*Exercise prompt:* Once the pictures are set aside, output all the records exactly.
______________________________
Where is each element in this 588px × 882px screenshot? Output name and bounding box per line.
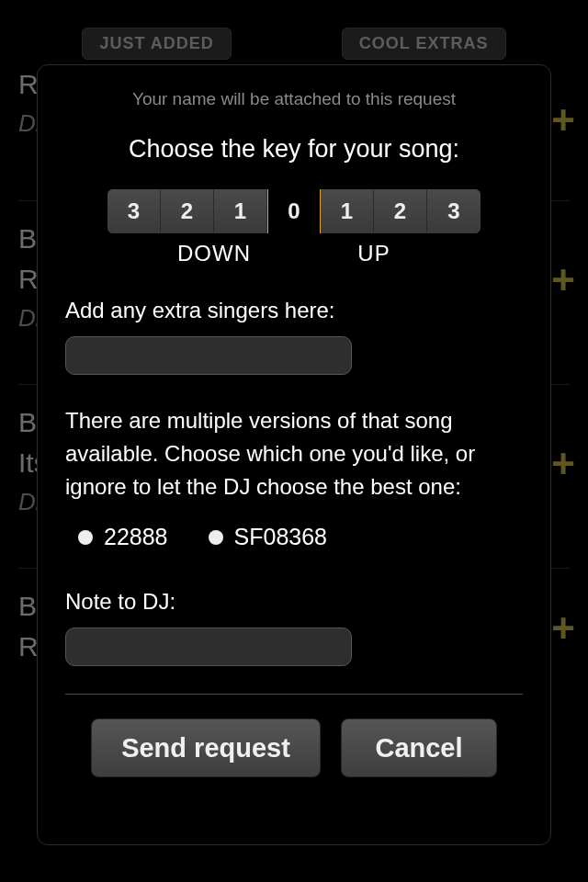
- send-request-button[interactable]: Send request: [91, 718, 321, 777]
- modal-subtitle: Your name will be attached to this reque…: [65, 89, 523, 109]
- version-option[interactable]: SF08368: [209, 524, 327, 550]
- radio-dot-icon: [209, 530, 223, 545]
- key-segmented-control[interactable]: 3210123: [107, 189, 481, 233]
- note-label: Note to DJ:: [65, 589, 523, 615]
- extra-singers-label: Add any extra singers here:: [65, 298, 523, 323]
- key-option-up-3[interactable]: 3: [427, 189, 481, 233]
- version-option[interactable]: 22888: [78, 524, 168, 550]
- key-option-down-1[interactable]: 1: [214, 189, 267, 233]
- choose-key-heading: Choose the key for your song:: [65, 135, 523, 164]
- version-label: SF08368: [234, 524, 327, 550]
- versions-text: There are multiple versions of that song…: [65, 404, 523, 503]
- key-selector: 3210123 DOWN UP: [65, 189, 523, 266]
- key-option-down-2[interactable]: 2: [161, 189, 214, 233]
- note-input[interactable]: [65, 628, 352, 666]
- version-radios: 22888SF08368: [65, 524, 523, 550]
- key-option-up-1[interactable]: 1: [321, 189, 374, 233]
- request-modal: Your name will be attached to this reque…: [37, 64, 551, 845]
- down-label: DOWN: [159, 241, 269, 266]
- extra-singers-input[interactable]: [65, 336, 352, 375]
- up-label: UP: [319, 241, 429, 266]
- key-direction-labels: DOWN UP: [107, 233, 481, 266]
- modal-overlay: Your name will be attached to this reque…: [0, 0, 588, 882]
- cancel-button[interactable]: Cancel: [341, 718, 497, 777]
- key-option-down-3[interactable]: 3: [107, 189, 161, 233]
- key-option-up-2[interactable]: 2: [374, 189, 427, 233]
- key-option-zero[interactable]: 0: [267, 189, 321, 233]
- radio-dot-icon: [78, 530, 93, 545]
- version-label: 22888: [104, 524, 168, 550]
- modal-actions: Send request Cancel: [65, 718, 523, 777]
- divider: [65, 694, 523, 695]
______________________________
*Completed task:*
Where is each element in this 588px × 882px screenshot? Output name and bounding box per line.
- send-request-button[interactable]: Send request: [91, 718, 321, 777]
- modal-subtitle: Your name will be attached to this reque…: [65, 89, 523, 109]
- version-option[interactable]: SF08368: [209, 524, 327, 550]
- radio-dot-icon: [209, 530, 223, 545]
- key-segmented-control[interactable]: 3210123: [107, 189, 481, 233]
- note-label: Note to DJ:: [65, 589, 523, 615]
- extra-singers-label: Add any extra singers here:: [65, 298, 523, 323]
- key-option-up-3[interactable]: 3: [427, 189, 481, 233]
- version-option[interactable]: 22888: [78, 524, 168, 550]
- key-option-down-1[interactable]: 1: [214, 189, 267, 233]
- choose-key-heading: Choose the key for your song:: [65, 135, 523, 164]
- version-label: SF08368: [234, 524, 327, 550]
- versions-text: There are multiple versions of that song…: [65, 404, 523, 503]
- key-selector: 3210123 DOWN UP: [65, 189, 523, 266]
- key-option-down-2[interactable]: 2: [161, 189, 214, 233]
- note-input[interactable]: [65, 628, 352, 666]
- version-radios: 22888SF08368: [65, 524, 523, 550]
- key-option-up-1[interactable]: 1: [321, 189, 374, 233]
- request-modal: Your name will be attached to this reque…: [37, 64, 551, 845]
- down-label: DOWN: [159, 241, 269, 266]
- extra-singers-input[interactable]: [65, 336, 352, 375]
- up-label: UP: [319, 241, 429, 266]
- key-direction-labels: DOWN UP: [107, 233, 481, 266]
- modal-overlay: Your name will be attached to this reque…: [0, 0, 588, 882]
- cancel-button[interactable]: Cancel: [341, 718, 497, 777]
- key-option-down-3[interactable]: 3: [107, 189, 161, 233]
- key-option-up-2[interactable]: 2: [374, 189, 427, 233]
- key-option-zero[interactable]: 0: [267, 189, 321, 233]
- radio-dot-icon: [78, 530, 93, 545]
- version-label: 22888: [104, 524, 168, 550]
- modal-actions: Send request Cancel: [65, 718, 523, 777]
- divider: [65, 694, 523, 695]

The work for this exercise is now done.